Scientists Discover Dancing Chicken-Sized Dinosaur

Published December 17th, 2020 - 12:37 GMT
Dancing chicken-sized dinosaur (Twitter)
Dancing chicken-sized dinosaur (Twitter)
Highlights
'Ubirajara shows us that this tendency to show off is not a uniquely avian characteristic, but something that birds inherited from their dinosaur ancestors.'

A peacock-like elaborate dinosaur with a mane of yellow and brown fur down its back and long 'needles' growing from its shoulders has been identified.

Dubbed Ubirajara jubatus — indigenous Indian for 'Maned Lord of the Spear' — the creature's neck spines are unique in the fossil record and made of keratin, which is the same protein that makes up parts of our hair, nails and skin. 

Experts led from the University of Portsmouth believe the flamboyant spines may have been used to impress prospective mates, and that the dinosaur may have indulged in 'elaborate dancing' to show them off.

The needle-like displays were positioned so they would not impede the dinosaur's arms and legs — and would not have stopped it from hunting, preening or sending signals.

Ubirajara jubatus lived around 110 million years ago, during the Cretaceous period, the researchers explained. 

The new species was originally unearthed in 1995 in the Chapada do Araripe in north-eastern Brazil, and was found among the collections of the State Museum of Natural History in Karlsruhe, Germany. 

The find could explain where birds like peacocks inherited their ability to show off, the team said.
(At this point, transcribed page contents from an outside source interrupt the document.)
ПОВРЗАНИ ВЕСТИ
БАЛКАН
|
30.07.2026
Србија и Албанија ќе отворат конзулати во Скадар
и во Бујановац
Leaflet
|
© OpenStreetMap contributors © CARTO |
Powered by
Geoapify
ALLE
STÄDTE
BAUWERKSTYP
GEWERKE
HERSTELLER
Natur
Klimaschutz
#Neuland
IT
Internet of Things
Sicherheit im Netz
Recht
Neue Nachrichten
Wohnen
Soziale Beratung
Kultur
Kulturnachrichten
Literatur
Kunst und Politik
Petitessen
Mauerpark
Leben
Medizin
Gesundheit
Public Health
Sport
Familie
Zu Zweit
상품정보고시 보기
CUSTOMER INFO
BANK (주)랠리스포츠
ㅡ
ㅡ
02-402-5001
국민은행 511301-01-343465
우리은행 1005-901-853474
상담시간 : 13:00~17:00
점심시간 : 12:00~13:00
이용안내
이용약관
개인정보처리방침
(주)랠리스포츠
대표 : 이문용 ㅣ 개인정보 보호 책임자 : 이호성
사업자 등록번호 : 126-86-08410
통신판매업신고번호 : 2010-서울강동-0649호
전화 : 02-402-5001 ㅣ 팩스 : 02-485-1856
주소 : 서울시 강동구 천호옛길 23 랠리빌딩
Birds are the modern descendants of dinosaurs. 

'What is especially unusual about the beast is the presence of two very long, probably stiff ribbons on either side of its shoulders,' said paper author and palaeontologist David Martill of the University of Portsmouth.

These, he explained, 'were probably used for display, for mate attraction, inter-male rivalry or to frighten off foes.'

'We cannot prove the specimen is a male, but given the disparity between male and female birds, it appears likely the specimen was a male — and young, too, which is surprising given most complex display abilities are reserved for mature adult males.'

'Given its flamboyance, we can imagine that the dinosaur may have indulged in elaborate dancing to show off its display structures.'

'These are such extravagant features for such a small animal — and not at all what we would predict if we only had the skeleton preserved,' said paper author and palaeontologist Robert Smyth, also of the University of Portsmouth.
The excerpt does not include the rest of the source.